What is hysteresis?


  • What is hysteresis?

    Posted by Encyclios on April 3, 2023 at 2:52 PM

    Hysteresis is a phenomenon whereby the value assumed by a quantity dependent on others is determined not only by the instantaneous values of the latter, but also by the values they had assumed previously; in other words, hysteresis is the characteristic of a system to react in delay to applied stresses and in dependence on the previous state. The term, derived from the Greek ὑστέρησις (hystéresis, “delay”), was introduced in the modern sense by James Alfred Ewing in 1890, and is used generally in the theory of dynamical systems, thus not only in physics, but also in biology and economics.

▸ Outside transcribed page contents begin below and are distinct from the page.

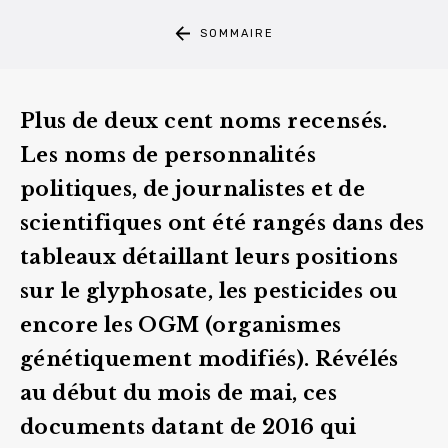
SOMMAIRE
Plus de deux cent noms recensés.
Les noms de personnalités
politiques, de journalistes et de
scientifiques ont été rangés dans des
tableaux détaillant leurs positions
sur le
glyphosate
, les pesticides ou
encore les OGM (organismes
génétiquement modifiés). Révélés
au début du mois de mai, ces
documents datant de 2016 qui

    If the response of a system with hysteresis is plotted in a graph as a function of stimulus, a characteristic closed curve is obtained. In a system without hysteresis, the curve forms a single line.

    In the presence of hysteresis you get a splitting of the curve: if traveled from left to right you have a path, if traveled in the opposite direction you get another. In many of the physical phenomena in which we have this characteristic we obtain two horizontal lines: one upper and one lower. These represent the saturation limits.

    For a system under consideration, as certain conditions vary, one can have a family of curves, ranging from nearly single to a nearly square enclosed area. The amplitude of the enclosed curve is an indication of the magnitude of the hysteresis. The families of curves can be arranged in the third dimension to delimit a three-dimensional shape.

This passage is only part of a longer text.